4. To automatically attach the volume at /mnt/vol1, create the directory with the following command:

sudo mkdir /mnt/vol1

5. Add an entry in the /etc/fstab with the following format to automatically mount the block volume after reboot:

UUID=3c378562-2bbe-4641-a508-34797d3e198e /mnt/vol1 xfs defaults,_netdev,nofail 0 2

The xfs option is the filesystem type you set when you created the filesystem. The _netdev option is to configure the mount process to initiate before the volumes are mounted. The nofail option is to prevent an issue when you create a custom image of an instance where the volumes, excluding the root volume, are listed in the /etc/fstab file, instances will fail to launch from the custom image.

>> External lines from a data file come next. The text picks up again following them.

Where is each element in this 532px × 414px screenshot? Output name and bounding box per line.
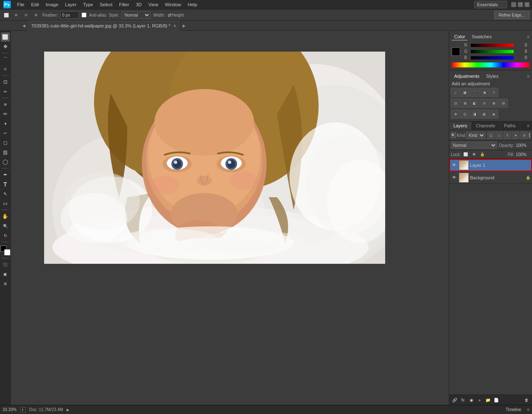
g-slider[interactable] (471, 50, 514, 53)
clone-stamp-tool[interactable]: ✦ (1, 119, 10, 128)
levels-btn[interactable]: ▦ (460, 88, 470, 97)
adjustments-tab[interactable]: Adjustments (452, 73, 482, 79)
rotate-view-tool[interactable]: ↻ (1, 231, 10, 240)
background-color[interactable] (4, 249, 10, 255)
eraser-tool[interactable]: ◻ (1, 138, 10, 147)
tab-close-button[interactable]: ✕ (173, 24, 176, 28)
threshold-btn[interactable]: ◨ (470, 109, 479, 119)
lock-position-icon[interactable]: ✥ (471, 151, 478, 158)
blend-mode-select[interactable]: Normal (451, 141, 497, 149)
status-arrow-right[interactable]: ▶ (67, 408, 69, 412)
timeline-label[interactable]: Timeline (503, 407, 524, 412)
quick-select-tool[interactable]: ⊙ (1, 64, 10, 74)
layers-panel-menu[interactable]: ≡ (525, 124, 532, 128)
brightness-contrast-btn[interactable]: ☼ (451, 88, 460, 97)
filter-kind-select[interactable]: Kind (466, 131, 485, 139)
menu-window[interactable]: Window (162, 1, 184, 8)
history-brush-tool[interactable]: ↩ (1, 129, 10, 138)
eyedropper-tool[interactable]: ✏ (1, 87, 10, 96)
brush-tool[interactable]: ✏ (1, 109, 10, 119)
menu-view[interactable]: View (146, 1, 161, 8)
add-style-button[interactable]: fx (459, 396, 467, 404)
anti-alias-checkbox[interactable] (82, 12, 87, 17)
layer1-name[interactable]: Layer 1 (470, 163, 530, 168)
refine-edge-button[interactable]: Refine Edge... (494, 11, 530, 19)
close-button[interactable]: ✕ (525, 2, 530, 7)
new-group-button[interactable]: 📁 (484, 396, 492, 404)
photo-filter-btn[interactable]: ⊙ (480, 99, 489, 108)
rectangular-marquee-tool[interactable]: ⬜ (1, 32, 10, 42)
color-tab[interactable]: Color (452, 33, 468, 40)
swatches-tab[interactable]: Swatches (469, 33, 494, 40)
paths-tab[interactable]: Paths (500, 121, 520, 130)
add-adjustment-button[interactable]: ● (476, 396, 483, 404)
timeline-menu[interactable]: ≡ (527, 407, 530, 412)
menu-filter[interactable]: Filter (116, 1, 132, 8)
black-white-btn[interactable]: ◧ (470, 99, 479, 108)
path-select-tool[interactable]: ↖ (1, 189, 10, 198)
fill-value[interactable]: 100% (516, 152, 530, 157)
add-mask-button[interactable]: ◉ (468, 396, 475, 404)
background-visibility-toggle[interactable]: 👁 (451, 174, 458, 181)
new-layer-button[interactable]: 📄 (492, 396, 500, 404)
minimize-button[interactable]: — (511, 2, 516, 7)
lock-all-icon[interactable]: 🔒 (479, 151, 486, 158)
hand-tool[interactable]: ✋ (1, 212, 10, 221)
hue-saturation-btn[interactable]: ⊡ (451, 99, 460, 108)
color-swatches[interactable] (0, 245, 10, 255)
tab-scroll-right[interactable]: ▶ (181, 24, 187, 28)
invert-btn[interactable]: ⊕ (451, 109, 460, 119)
foreground-color-swatch[interactable] (452, 47, 460, 56)
menu-image[interactable]: Image (43, 1, 62, 8)
document-tab[interactable]: 7039381-cute-little-girl-hd-wallpaper.jp… (27, 21, 181, 31)
gradient-tool[interactable]: ▥ (1, 148, 10, 157)
dodge-tool[interactable]: ◯ (1, 157, 10, 166)
menu-layer[interactable]: Layer (62, 1, 79, 8)
styles-tab[interactable]: Styles (484, 73, 501, 79)
layer-item-layer1[interactable]: 👁 Layer 1 (449, 159, 532, 171)
curves-btn[interactable]: ⌒ (470, 88, 479, 97)
lock-pixels-icon[interactable]: ⬜ (463, 151, 469, 158)
opacity-value[interactable]: 100% (516, 143, 530, 148)
link-layers-button[interactable]: 🔗 (451, 396, 458, 404)
layer1-visibility-toggle[interactable]: 👁 (451, 162, 458, 169)
filter-adj-icon[interactable]: ☼ (495, 131, 503, 139)
artboards-tool[interactable]: ⊞ (1, 279, 10, 288)
menu-type[interactable]: Type (80, 1, 96, 8)
filter-smart-icon[interactable]: ⊙ (520, 131, 528, 139)
color-balance-btn[interactable]: ⊞ (460, 99, 470, 108)
info-button[interactable]: ℹ (20, 407, 26, 413)
channels-tab[interactable]: Channels (472, 121, 500, 130)
filter-pixel-icon[interactable]: ◻ (487, 131, 495, 139)
screen-mode-tool[interactable]: ▣ (1, 270, 10, 279)
filter-shape-icon[interactable]: ♦ (512, 131, 520, 139)
lasso-tool[interactable]: ⌒ (1, 55, 10, 64)
workspace-selector[interactable]: Essentials (474, 1, 507, 8)
layers-tab[interactable]: Layers (449, 121, 472, 130)
restore-button[interactable]: ❐ (518, 2, 523, 7)
zoom-tool[interactable]: 🔍 (1, 221, 10, 231)
b-slider[interactable] (471, 56, 514, 59)
menu-help[interactable]: Help (185, 1, 200, 8)
adjustments-panel-menu[interactable]: ≡ (527, 74, 530, 79)
vibrance-btn[interactable]: ▽ (489, 88, 498, 97)
canvas-area[interactable] (11, 31, 449, 405)
move-tool[interactable]: ✥ (1, 42, 10, 51)
quick-mask-tool[interactable]: ⬛ (1, 260, 10, 269)
filter-toggle[interactable] (529, 132, 530, 138)
background-name[interactable]: Background (470, 175, 525, 180)
layer-item-background[interactable]: 👁 Background 🔒 (449, 171, 532, 184)
style-select[interactable]: Normal (121, 11, 151, 19)
menu-3d[interactable]: 3D (133, 1, 145, 8)
shape-tool[interactable]: ▭ (1, 199, 10, 208)
color-lookup-btn[interactable]: ⊟ (499, 99, 508, 108)
r-slider[interactable] (471, 44, 514, 47)
gradient-map-btn[interactable]: ▥ (480, 109, 489, 119)
healing-brush-tool[interactable]: ⊕ (1, 100, 10, 109)
feather-input[interactable] (60, 11, 79, 19)
posterize-btn[interactable]: ◫ (460, 109, 470, 119)
channel-mixer-btn[interactable]: ⊞ (489, 99, 498, 108)
menu-select[interactable]: Select (97, 1, 116, 8)
crop-tool[interactable]: ⊡ (1, 77, 10, 87)
type-tool[interactable]: T (1, 180, 10, 189)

6. Run the following command to update the systemd after you modified the fstab:

sudo systemctl daemon-reload

7. Mount the volume by running the following commands to mount and check if the volume has been mounted:

sudo mount -a
lsblk

The output will look similar to the following:

sda                  8:0    0 46.6G  0 disk
├─sda1               8:1    0  100M  0 part /boot/efi
├─sda2               8:2    0    1G  0 part /boot
└─sda3               8:3    0 45.5G  0 part
  ├─ocivolume-root 252:0    0 35.5G  0 lvm  /
  └─ocivolume-oled 252:1    0   10G  0 lvm  /var/oled
sdb                  8:16   0   60G  0 disk
└─sdb1               8:17   0   60G  0 part /mnt/vol1

8. You can test if the volume is mounted by restarting the instance and run the lsblk command.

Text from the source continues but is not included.